A special Yogi friendship
Life is sweeter when you have someone to tell your secret to, share an inside joke, play a game, or listen to your story. For school-age children, friends are paramount. Establishing meaningful friendships is one of the major endeavors of this stage of life. Some children are naturally outgoing and make friends with ease. Others struggle to make and keep friends. Whether children are socially savvy or not, working out the rules of friendship is tricky business. There are several ways yoga can help.
Making friends in class
Yoga classes provide a fun environment where children can experiment with friendships. Classes include games, partner poses, sharing, and other turn-taking activities that provide opportunities to practice and negotiate friendship skills. The teacher can model communication skills and facilitate connection.
Inclusive ways of partnering
Inviting students to partner with someone can prevent children from feeling excluded. The best way to make everyone feel welcome, even the shy kids, is to have them pair with others they have not paired with previously, or group the children randomly. Count the students, divide them into two groups and have each group count up to the number of people in their group. Then the ones pair up, the twos pair up, etc. This system eliminates any awkwardness that shy kids might feel in trying to choose a partner and also eliminates the popularity factor.

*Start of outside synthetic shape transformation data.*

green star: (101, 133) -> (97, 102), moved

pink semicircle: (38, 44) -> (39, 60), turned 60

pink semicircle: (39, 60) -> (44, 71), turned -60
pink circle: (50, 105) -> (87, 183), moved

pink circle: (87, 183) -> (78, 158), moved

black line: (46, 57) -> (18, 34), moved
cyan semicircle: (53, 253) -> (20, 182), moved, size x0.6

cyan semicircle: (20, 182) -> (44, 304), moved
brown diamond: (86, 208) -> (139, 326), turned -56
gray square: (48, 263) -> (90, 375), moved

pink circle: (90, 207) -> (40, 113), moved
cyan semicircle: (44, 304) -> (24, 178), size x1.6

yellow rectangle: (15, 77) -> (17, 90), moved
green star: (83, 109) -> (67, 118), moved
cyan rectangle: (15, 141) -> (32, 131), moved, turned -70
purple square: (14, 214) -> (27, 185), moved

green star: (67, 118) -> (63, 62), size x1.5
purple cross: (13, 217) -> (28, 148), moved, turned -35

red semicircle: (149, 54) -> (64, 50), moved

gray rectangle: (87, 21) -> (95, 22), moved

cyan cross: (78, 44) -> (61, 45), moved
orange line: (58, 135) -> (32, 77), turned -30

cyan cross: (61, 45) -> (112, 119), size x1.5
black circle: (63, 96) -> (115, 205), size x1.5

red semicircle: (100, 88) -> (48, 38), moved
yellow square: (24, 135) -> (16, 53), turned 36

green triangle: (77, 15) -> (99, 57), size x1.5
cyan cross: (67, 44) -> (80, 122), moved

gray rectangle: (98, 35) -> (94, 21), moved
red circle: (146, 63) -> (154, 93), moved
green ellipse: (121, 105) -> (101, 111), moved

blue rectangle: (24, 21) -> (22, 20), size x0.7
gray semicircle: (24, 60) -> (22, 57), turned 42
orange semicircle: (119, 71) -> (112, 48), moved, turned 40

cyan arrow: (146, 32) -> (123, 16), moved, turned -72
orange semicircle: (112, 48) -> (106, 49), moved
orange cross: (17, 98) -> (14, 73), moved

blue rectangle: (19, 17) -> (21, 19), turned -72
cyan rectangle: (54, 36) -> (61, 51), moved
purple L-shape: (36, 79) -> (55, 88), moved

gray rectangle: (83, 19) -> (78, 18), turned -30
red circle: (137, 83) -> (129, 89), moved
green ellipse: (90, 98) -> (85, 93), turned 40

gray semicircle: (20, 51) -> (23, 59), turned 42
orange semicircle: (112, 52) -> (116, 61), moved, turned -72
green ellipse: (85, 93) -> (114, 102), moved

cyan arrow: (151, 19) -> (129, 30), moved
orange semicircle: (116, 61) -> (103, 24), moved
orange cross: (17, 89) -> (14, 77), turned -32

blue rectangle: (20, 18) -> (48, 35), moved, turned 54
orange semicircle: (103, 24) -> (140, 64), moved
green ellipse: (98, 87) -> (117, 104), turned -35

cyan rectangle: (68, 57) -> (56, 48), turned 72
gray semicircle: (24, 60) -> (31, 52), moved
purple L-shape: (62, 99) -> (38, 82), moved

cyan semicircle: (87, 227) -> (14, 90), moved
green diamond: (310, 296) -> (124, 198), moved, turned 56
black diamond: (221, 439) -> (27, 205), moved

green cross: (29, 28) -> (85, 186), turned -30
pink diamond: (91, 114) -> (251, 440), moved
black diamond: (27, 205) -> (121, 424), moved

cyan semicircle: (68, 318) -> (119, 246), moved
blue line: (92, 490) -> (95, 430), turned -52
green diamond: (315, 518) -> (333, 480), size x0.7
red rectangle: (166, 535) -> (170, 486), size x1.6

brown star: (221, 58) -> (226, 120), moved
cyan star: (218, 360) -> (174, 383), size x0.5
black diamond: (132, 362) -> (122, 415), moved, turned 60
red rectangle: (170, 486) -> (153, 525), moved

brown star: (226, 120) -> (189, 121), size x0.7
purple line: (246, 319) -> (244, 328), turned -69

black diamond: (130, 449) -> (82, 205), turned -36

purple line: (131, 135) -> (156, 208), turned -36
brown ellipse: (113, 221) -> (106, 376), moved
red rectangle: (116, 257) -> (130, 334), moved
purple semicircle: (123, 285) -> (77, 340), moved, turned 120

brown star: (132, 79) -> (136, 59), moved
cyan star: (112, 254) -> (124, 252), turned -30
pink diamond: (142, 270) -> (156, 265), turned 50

Partner poses involve many aspects of initiating and maintaining friendships. First, you ask someone if they would like to partner with you, just like you would invite a friend to share in any activity. Then you tune into what the other needs in this shared pose while communicating your needs to another. Being able to say what you need and want is an important skill, as is listening and responding to what another needs. Kids get to practice this in a supportive environment with direction, and then try it in other areas of life with less oversight. The initial safe space interaction helps build confidence and allows kids to better enter into similar situations where the conditions are not as controlled.